Atílio se aproximou e lhe beijou o rosto, foi um carinho demorado e que fez os corações de ambos vibrarem.

– É a última vez que te toco sem sermos marido e mulher.

– Tem razão.

– Eu...eu...prometo que vou cuidar de você, Amélia será como uma mãe assim como é para mim desde pequeno. – Atílio segurou a mão dela que estava fria, sempre ficava nervosa quando estavam a sós.

– Desculpem interromper, mas é que precisamos entrar agora. Lupe ainda vai fazer algumas provas do vestido. – Ester a chamou da porta de casa.

– Até amanhã princesa!

– Até amanhã Atílio.

– Vamos para dentro.

As duas foram até o quarto, o vestido de Lupe havia sido feito pela mãe. Apesar de Atílio querer que ela usasse um modelo feito em um ateliê na cidade, Guadalupe não abriu mão de que fosse confeccionado pelas mãos da pessoa que mais a amava neste mundo...depois é claro, de Atílio. Amélia comprou um belo tecido e Ester o fez com muito esmero.

A noiva fez a última prova enquanto a mãe se emocionava ao vê-la deslumbrante.

– Você está maravilhosa...apesar de ter emagrecido um pouco, amanhã será a noiva mais linda que essa cidade já viu.

Gabriel estava mais inconformado do que antes, se mantinha calado a espreita pensando no que fazer para impedir que sua amada se casasse com aquele homem terrível. Ele sabia todos os passos daquela cerimônia e exatamente o que fazer para impedir aquele casamento.
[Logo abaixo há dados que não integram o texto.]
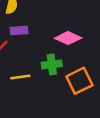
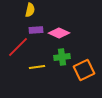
pink diamond: (68, 38) -> (59, 33), moved

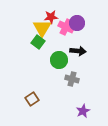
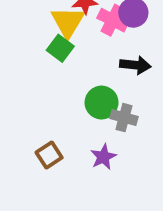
green circle: (59, 60) -> (102, 103), moved
purple star: (83, 111) -> (103, 157), moved

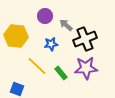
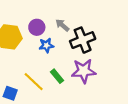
purple circle: (45, 16) -> (37, 27), moved
yellow line: (37, 66) -> (34, 82), moved

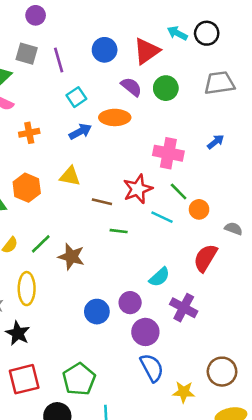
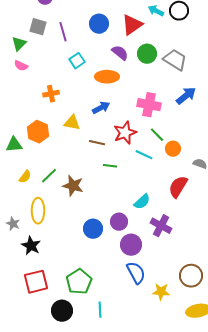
gray trapezoid: (219, 83) -> (175, 60), moved, turned 40
blue arrow: (80, 132) -> (101, 108), moved
orange cross: (29, 133) -> (51, 94), moved
blue arrow: (216, 142) -> (186, 96), size x1.5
– Não posso permitir que seus pais te entreguem a esse homem, você não o ama – Respirou pausadamente – Eu sinto que não!

Atílio chegou em casa, parecia um tanto calado demais para seu estado de espírito natural.

– Como foi na igreja? – Amélia se aproximou dele e perguntou repousando uma mão me seu ombro.

– Aquele sermão de sempre. Comprou as flores para amanhã? – Ele desconversou.

– Sim, como eu queria frescas irão trazer ao amanhecer. Sem falta!

– Mal posso acreditar que consegui!

– E o tal Gabriel? – Amélia o fez voltar da breve comemoração interna que fazia.

– Não o vejo desde aquele dia em que teve a audácia de me desafiar, vou pedir que os peões cerquem toda a casa amanhã e se ele der as caras, leva uma bala na testa.